Mesdames, Messieurs,

 

La situation exceptionnelle que nous avons vécue aujourd’hui a requis des actions rapides pour endiguer la pandémie, ce qui a pu être mis en place au cours des derniers mois. Cependant, elle met également en exergue des problématiques qui s’établissent sur la durée et qui fragilisent depuis de nombreuses années la santé de la population en favorisant le développement de maladies chroniques. Parmi elles : les perturbateurs endocriniens (PE).

 

Au regard de notre vulnérabilité face au Covid-19, accentuée par les PE1, 2, 3, mais plus largement pour toutes les conséquences néfastes qu’ils induisent pour notre santé et celle de nos enfants, il est impératif que la problématique des perturbateurs endocriniens soit traitée en profondeur et que des solutions puissent être rapidement mises en œuvre pour limiter l’exposition des citoyens à ces substances toxiques.

 

En effet, omniprésents dans notre quotidien, les PE sont célèbres pour leurs propriétés recherchées et utilisées dans de très nombreux produits courants (alimentation, emballages, jouets, cosmétiques, mobilier, vêtements, etc.), mais ils sont aujourd’hui aussi connus pour leurs effets néfastes sur la santé, représentant notamment des facteurs aggravants dans le développement de maladies chroniques. Parmi ces maladies on retrouve entre autres l’obésité, différents types de diabètes, des cancers, des troubles cardiaques et du système immunitaire, ou encore des maladies pulmonaires4, 5, 6.

 

Les perturbateurs endocriniens nous fragilisent face au Covid-19

La situation actuelle doit nous faire réagir pour lutter plus efficacement contre les éléments qui affaiblissent nos capacités.
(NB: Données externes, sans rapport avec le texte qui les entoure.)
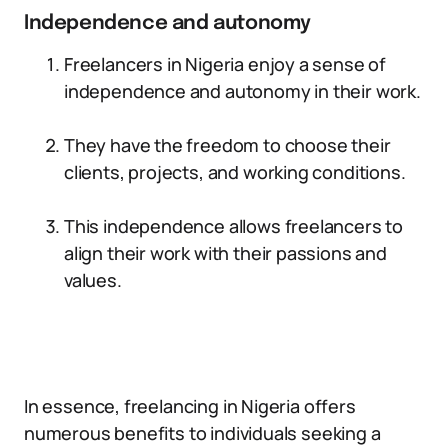
Independence and autonomy
Freelancers in Nigeria enjoy a sense of
independence and autonomy in their work.
They have the freedom to choose their
clients, projects, and working conditions.
This independence allows freelancers to
align their work with their passions and
values.
In essence, freelancing in Nigeria offers
numerous benefits to individuals seeking a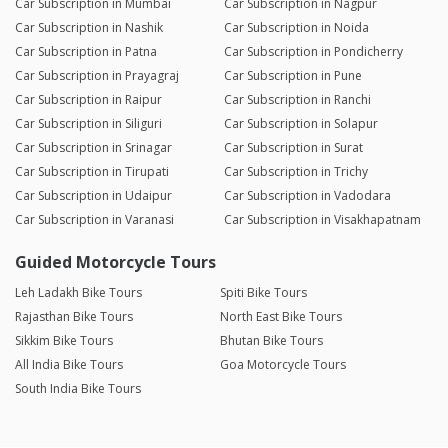
Car Subscription in Mumbai
Car Subscription in Nagpur
Car Subscription in Nashik
Car Subscription in Noida
Car Subscription in Patna
Car Subscription in Pondicherry
Car Subscription in Prayagraj
Car Subscription in Pune
Car Subscription in Raipur
Car Subscription in Ranchi
Car Subscription in Siliguri
Car Subscription in Solapur
Car Subscription in Srinagar
Car Subscription in Surat
Car Subscription in Tirupati
Car Subscription in Trichy
Car Subscription in Udaipur
Car Subscription in Vadodara
Car Subscription in Varanasi
Car Subscription in Visakhapatnam
Guided Motorcycle Tours
Leh Ladakh Bike Tours
Spiti Bike Tours
Rajasthan Bike Tours
North East Bike Tours
Sikkim Bike Tours
Bhutan Bike Tours
All India Bike Tours
Goa Motorcycle Tours
South India Bike Tours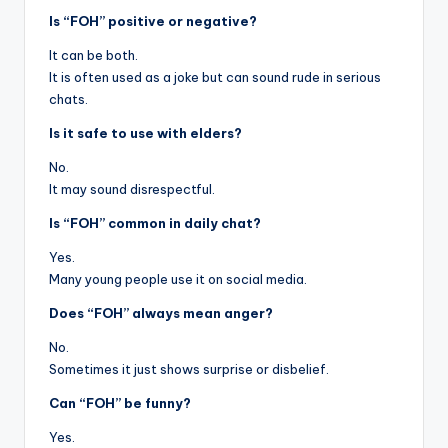
Is “FOH” positive or negative?
It can be both.
It is often used as a joke but can sound rude in serious
chats.
Is it safe to use with elders?
No.
It may sound disrespectful.
Is “FOH” common in daily chat?
Yes.
Many young people use it on social media.
Does “FOH” always mean anger?
No.
Sometimes it just shows surprise or disbelief.
Can “FOH” be funny?
Yes.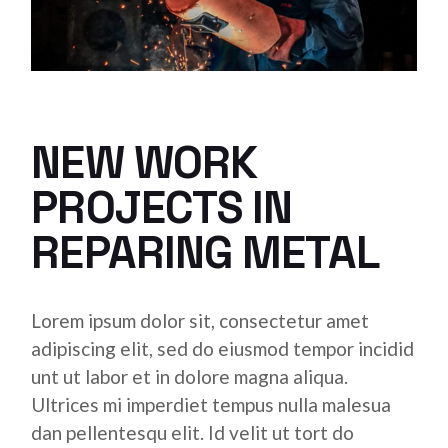
NEW WORK
PROJECTS IN
REPARING METAL
Lorem ipsum dolor sit, consectetur amet
adipiscing elit, sed do eiusmod tempor incidid
unt ut labor et in dolore magna aliqua.
Ultrices mi imperdiet tempus nulla malesua
dan pellentesqu elit. Id velit ut tort do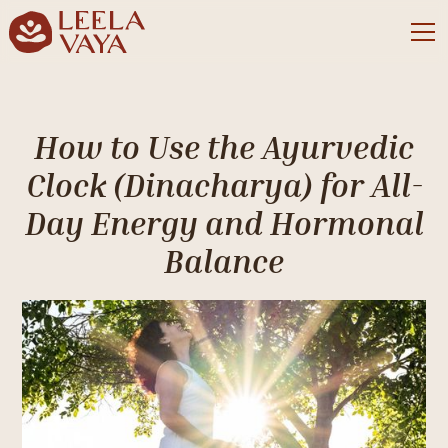
How to Use the Ayurvedic
Clock (Dinacharya) for All-
Day Energy and Hormonal
Balance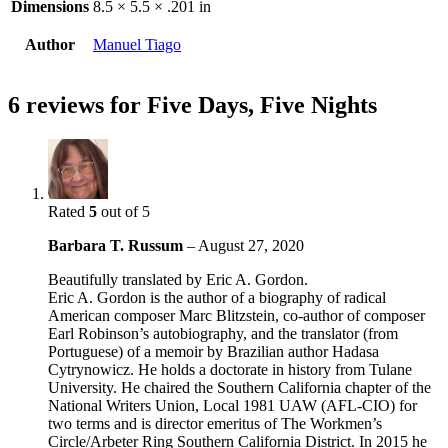
Dimensions
8.5 × 5.5 × .201 in
Author
Manuel Tiago
6 reviews for
Five Days, Five Nights
Rated
5
out of 5
Barbara T. Russum
–
August 27, 2020
Beautifully translated by Eric A. Gordon.
Eric A. Gordon is the author of a biography of radical
American composer Marc Blitzstein, co-author of composer
Earl Robinson’s autobiography, and the translator (from
Portuguese) of a memoir by Brazilian author Hadasa
Cytrynowicz. He holds a doctorate in history from Tulane
University. He chaired the Southern California chapter of the
National Writers Union, Local 1981 UAW (AFL-CIO) for
two terms and is director emeritus of The Workmen’s
Circle/Arbeter Ring Southern California District. In 2015 he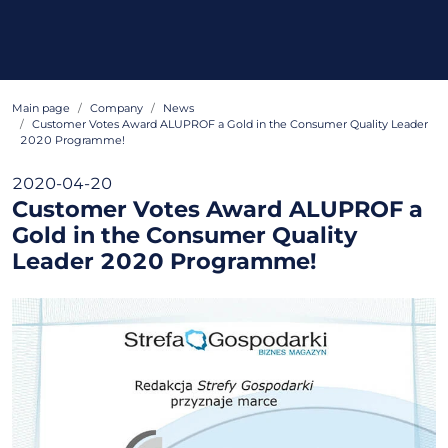
Main page
Company
News
Customer Votes Award ALUPROF a Gold in the Consumer Quality Leader
2020 Programme!
2020-04-20
Customer Votes Award ALUPROF a
Gold in the Consumer Quality
Leader 2020 Programme!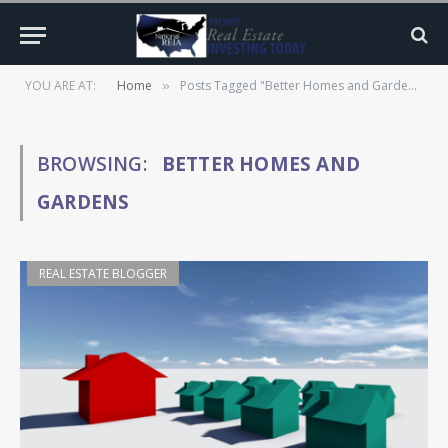
YOU ARE AT:
Home
Posts Tagged "Better Homes and Gardens"
»
BROWSING:
BETTER HOMES AND
GARDENS
REAL ESTATE BLOGGER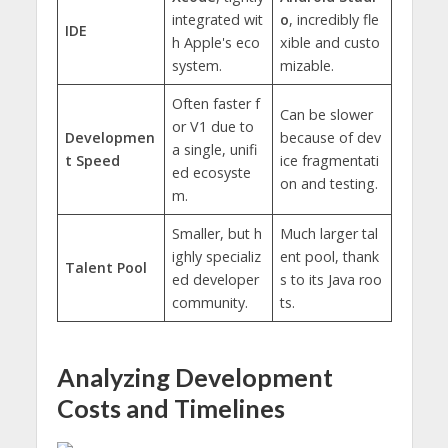
integrated wit
o
, incredibly fle
IDE
h Apple's eco
xible and custo
system.
mizable.
Often faster f
Can be slower
or V1 due to
Developmen
because of dev
a single, unifi
t Speed
ice fragmentati
ed ecosyste
on and testing.
m.
Smaller, but h
Much larger tal
ighly specializ
ent pool, thank
Talent Pool
ed developer
s to its Java roo
community.
ts.
Analyzing Development
Costs and Timelines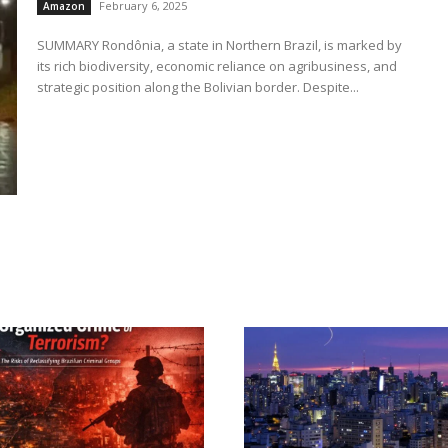
February 6, 2025
Amazon
SUMMARY Rondônia, a state in Northern Brazil, is marked by
its rich biodiversity, economic reliance on agribusiness, and
strategic position along the Bolivian border. Despite...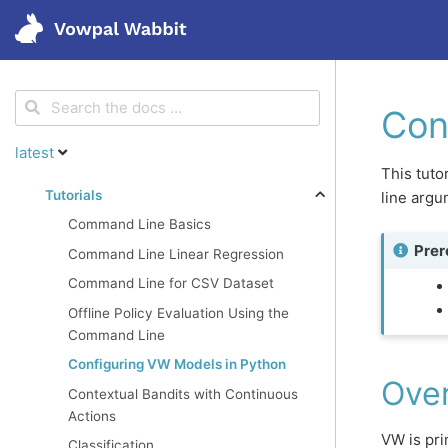
<
Get started
Con
latest
Features
This tuto
Tutorials
line arg
Command Line Basics
Tutorials
Prer
Command Line Linear Regression
Command Line for CSV Dataset
Blog
Offline Policy Evaluation Using the
Command Line
Research
Configuring VW Models in Python
Ove
Contextual Bandits with Continuous
Actions
VW is pri
Classification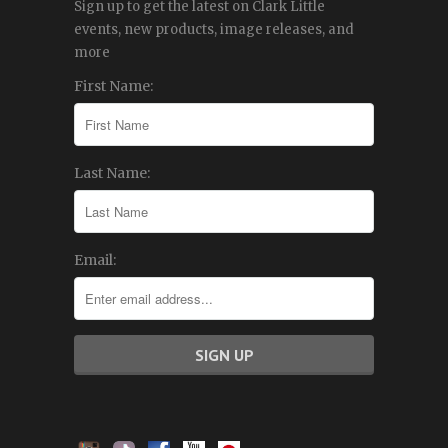
Sign up to get the latest on Clark Little
events, new products, image releases, and
more
First Name:
Last Name:
Email: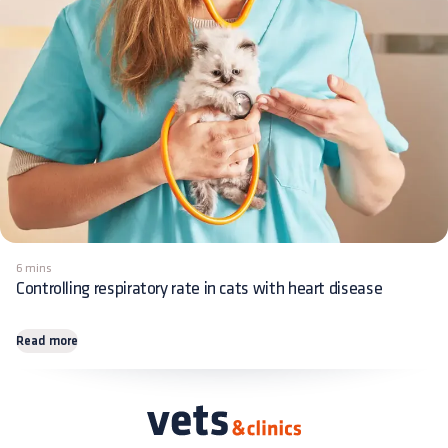
6 mins
Controlling respiratory rate in cats with heart disease
Read more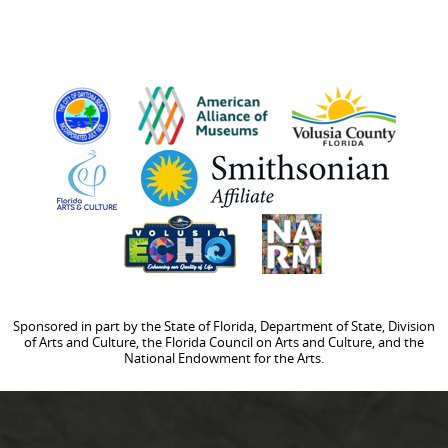
Sponsored in part by the State of Florida, Department of State, Division
of Arts and Culture, the Florida Council on Arts and Culture, and the
National Endowment for the Arts.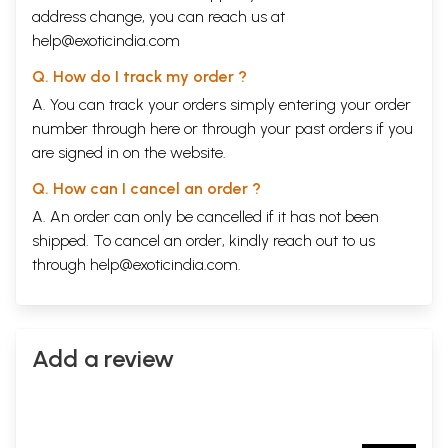
address change, you can reach us at
help@exoticindia.com
Q. How do I track my order ?
A. You can track your orders simply entering your order
number through
here
or through your
past orders
if you
are signed in on the website.
Q. How can I cancel an order ?
A. An order can only be cancelled if it has not been
shipped. To cancel an order, kindly reach out to us
through
help@exoticindia.com
.
Add a review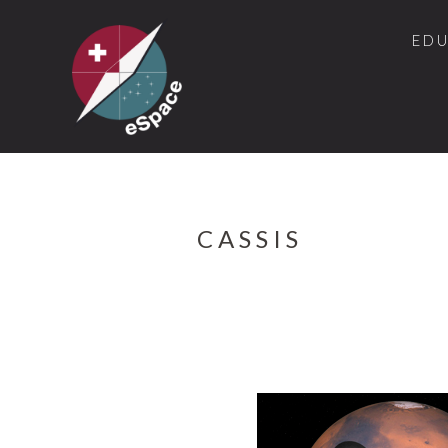
ED
CASSIS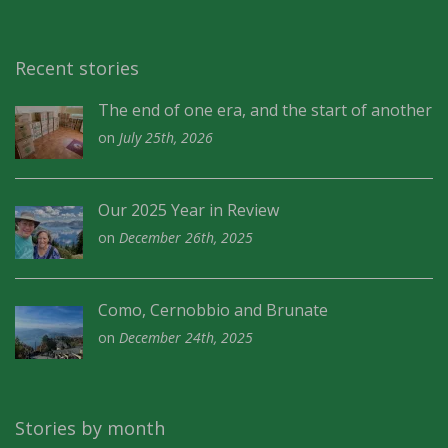
Recent stories
The end of one era, and the start of another
on
July 25th, 2026
Our 2025 Year in Review
on
December 26th, 2025
Como, Cernobbio and Brunate
on
December 24th, 2025
Stories by month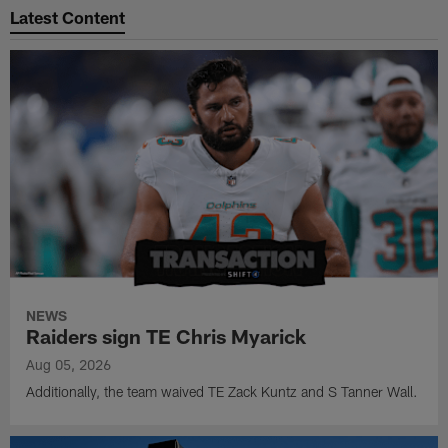
Latest Content
NEWS
Raiders sign TE Chris Myarick
Aug 05, 2026
Additionally, the team waived TE Zack Kuntz and S Tanner Wall.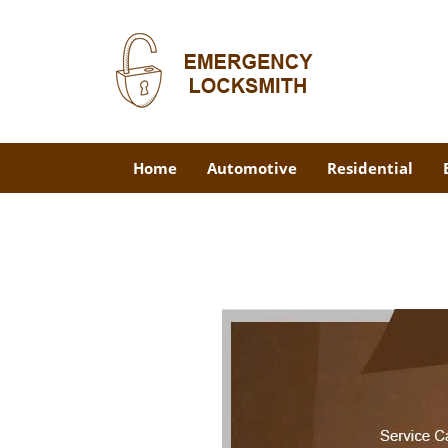
Home
Automotive
Residential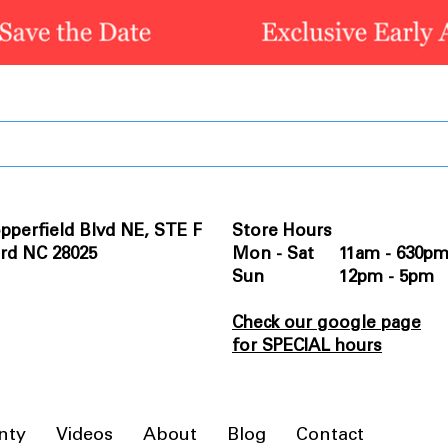
pperfield Blvd NE, STE F
Store Hours
rd NC 28025
Mon - Sat 11am - 630p
Sun 12pm - 5pm
Check our google page
for SPECIAL hours
nty
Videos
About
Blog
Contact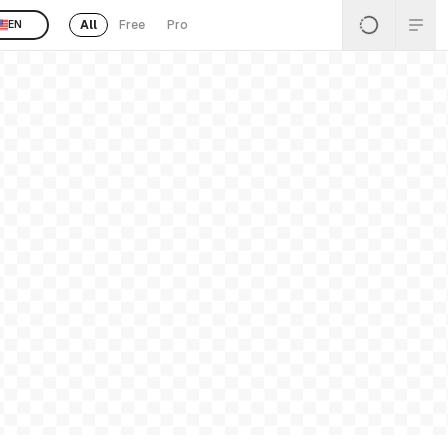
All
Free
Pro
EN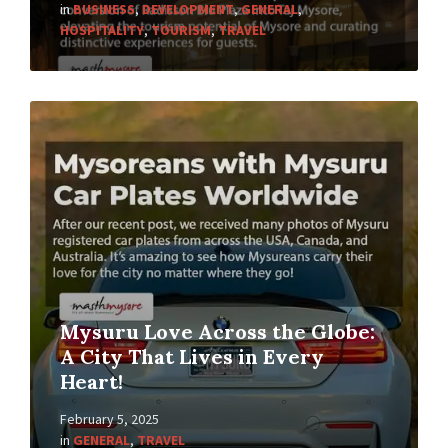
in
BUSINESS
,
DEVELOPMENT
,
GENERAL
,
HOSPITALITY
,
TOURISM
,
TRAVEL
Mysuru Love Across the Globe:
A City That Lives in Every
Heart!
February 5, 2025
in
GENERAL
,
TRAVEL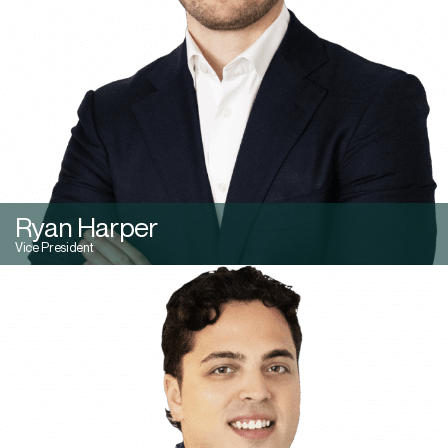
Ryan Harper
Vice President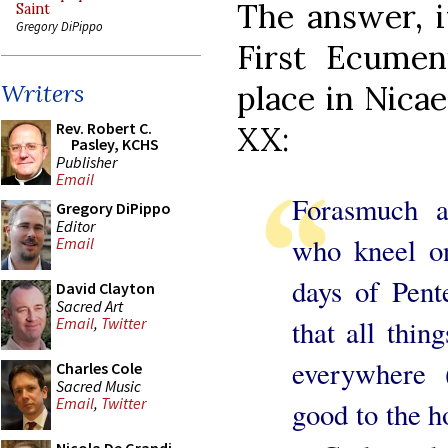
The answer, i
Saint
Gregory DiPippo
First Ecumen
place in Nica
Writers
Rev. Robert C.
XX:
Pasley, KCHS
Publisher
Email
Forasmuch a
Gregory DiPippo
Editor
who kneel o
Email
days of Pente
David Clayton
Sacred Art
that all thi
Email
,
Twitter
everywhere 
Charles Cole
Sacred Music
Email
,
Twitter
good to the h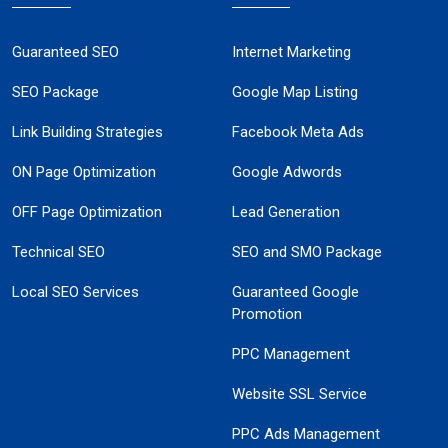
Guaranteed SEO
Internet Marketing
SEO Package
Google Map Listing
Link Building Strategies
Facebook Meta Ads
ON Page Optimization
Google Adwords
OFF Page Optimization
Lead Generation
Technical SEO
SEO and SMO Package
Local SEO Services
Guaranteed Google
Promotion
PPC Management
Website SSL Service
PPC Ads Management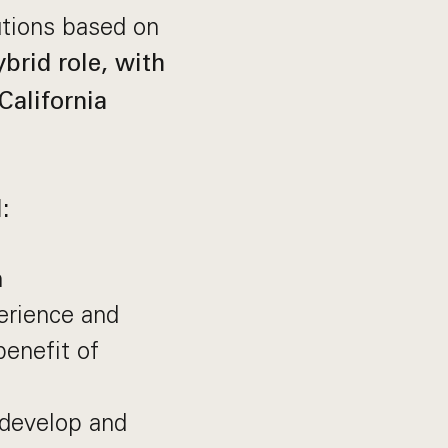
utions based on
ybrid role, with
California
:
h
erience and
enefit of
 develop and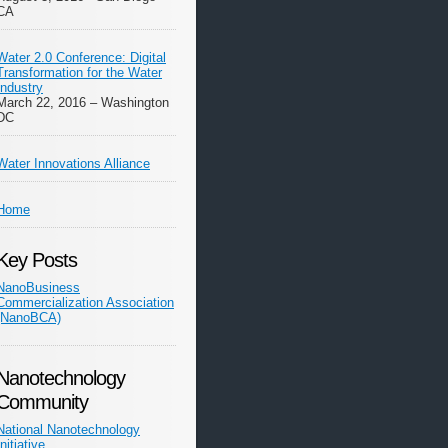
CA
Water 2.0 Conference: Digital
Transformation for the Water
Industry
March 22, 2016 – Washington
DC
Water Innovations Alliance
Home
Key Posts
NanoBusiness
Commercialization Association
(NanoBCA)
Nanotechnology
Community
National Nanotechnology
Initiative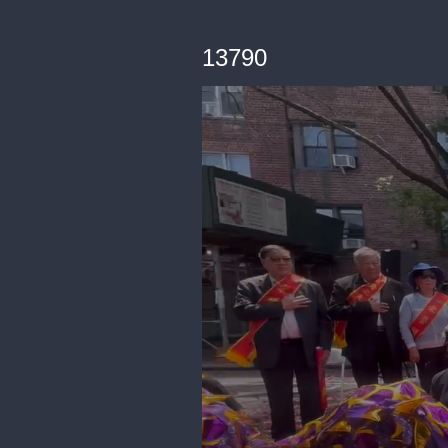
13790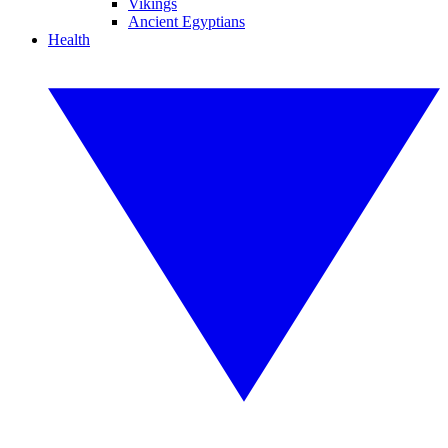
Vikings
Ancient Egyptians
Health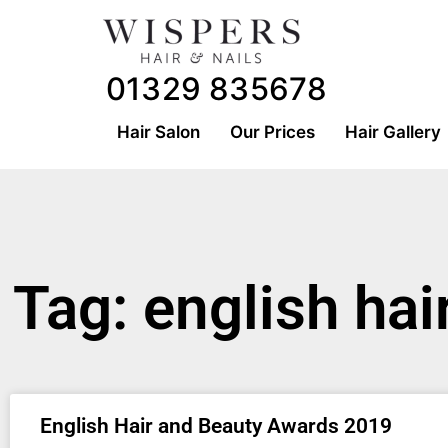
01329 835678
Hair Salon
Our Prices
Hair Gallery
Tag: english ha
English Hair and Beauty Awards 2019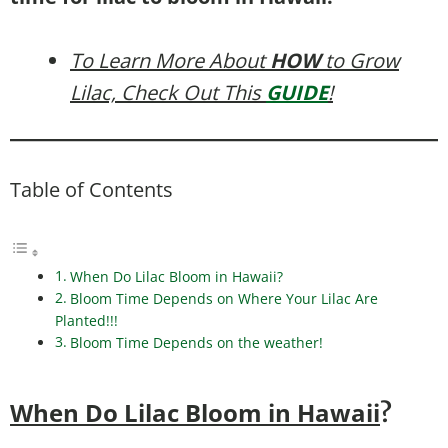
To Learn More About
HOW
to Grow
Lilac, Check Out This
GUIDE
!
Table of Contents
When Do Lilac Bloom in Hawaii?
Bloom Time Depends on Where Your Lilac Are
Planted!!!
Bloom Time Depends on the weather!
When Do Lilac Bloom in Hawaii
?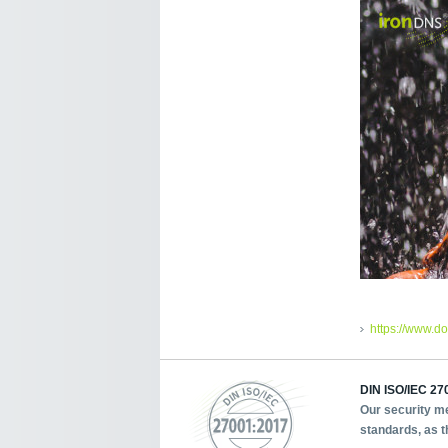
https://www.d
DIN ISO/IEC 270
Our security me
standards, as t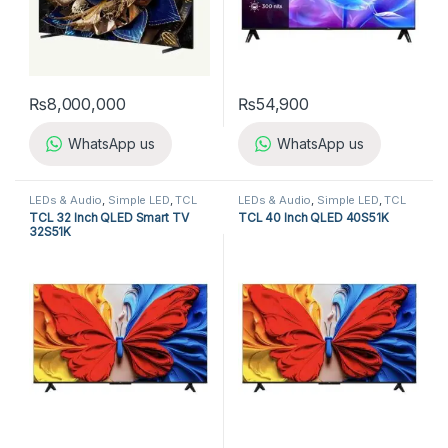
₨
8,000,000
₨
54,900
WhatsApp us
WhatsApp us
LEDs & Audio
,
Simple LED
,
TCL
LEDs & Audio
,
Simple LED
,
TCL
LED TV
LED TV
TCL 32 Inch QLED Smart TV
TCL 40 Inch QLED 40S51K
32S51K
En effet, les maladies chroniques, en plus de leurs impacts directs sur notre santé, sont reconnues comme un facteur probant de vulnérabilité face au Covid-19. Validé par de nombreuses instances internationales, de même que l’Office fédéral de la santé publique7, on sait que le virus est plus dangereux pour certaines catégories de la population, dont les personnes qui souffrent de certaines maladies chroniques, car elles peuvent développer une forme sévère de maladie liée au Covid-19.

 

Des propos du chimiste toxicologue français André Cicolella8 résument d’ailleurs parfaitement la situation : « la pollution (pesticides et perturbateurs endocriniens notamment) démultiplie les cas de maladies chroniques, estime-t-il. En France, j’ai calculé qu’entre 2003 et 2017, l’augmentation des affections de longue durée — essentiellement des maladies chroniques — était dix fois plus rapide que celle de la population. Cette progression ne peut pas s’expliquer uniquement par le vieillissement. La cause, ce sont les maladies environnementales. Donc, nous avons une population plus fragile face au virus, raisonne le toxicologue. Si nous avions moins de maladies chroniques, nous aurions moins de malades du coronavirus qui finiraient à l’hôpital9 ». Le rôle des PE quant à l’aggravation des maladies chroniques et donc du Covid-19 est une réalité qui se retrouve également en Suisse.

 

Améliorer la santé de la population pour mieux résister face aux prochaines épidémies

Il est aujourd’hui urgent de réduire notre vulnérabilité face au Covid-19, mais aussi de se préparer à faire face aux inévitables futures épidémies. Pour cela, réduire de manière considérable notre exposition aux PE est une nécessité urgente. Leurs effets néfastes se faisant sentir à moyen et long terme, on ne peut pas attendre plus longtemps ; la population doit être impérativement mieux protégée de leur exposition.

 

Bien que des facteurs environnementaux et génétiques sont mis en cause dans le développement de maladies chroniques. Seulement, comme le rappellent L. Birnbaum & J. Heindel1 : « nous ne pouvons pas changer nos gènes, mais nous pouvons changer notre environnement. »

 

Réduire drastiquement et globalement notre exposition aux perturbateurs endocriniens

Une stratégie de réduction de l’exposition aux PE doit être établie à l’échelle nationale, afin de réduire de manière draconienne les effets néfastes qu’ils induisent, directement ou indirectement.

 

  • ToxicFree demande aux autorités d’accentuer la priorité donnée à la problématique des PE pour mettre sur pied une planification nationale d’information et de réduction de l’exposition de la population aux perturbateurs endocriniens.
    En réponses à diverses interpellations, motions et postulats à propos des PE10, le Conseil Fédéral renvoie sur certaines mesures déjà en place ou en cours de développement, comme des réglementations interdisant certaines substances reconnues comme des PE, la « Stratégie Santé 2020 », à laquelle est lié un projet pilote de « biosurveillance humaine ». Seulement, même avec ces mesures, les PE ne font pas encore l’objet de plans nationaux qui leur sont entièrement consacrés, alors même qu’ils sont une préoccupation majeure en termes de santé. Par exemple, sur les 92 activités présentées dans la Stratégie Santé 202011, aucune ne concerne les PE comme un sujet à part entière. Les 7 offices fédéraux et autres organismes membres du groupe de travail interdépartemental dédié aux PE, concernés de près par la problématique, pourraient être un des leviers les plus importants pour remonter l’information de l’urgence liée aux PE. La complexité de la problématique ne doit pas être une excuse pour ne pas s’emparer pleinement du sujet.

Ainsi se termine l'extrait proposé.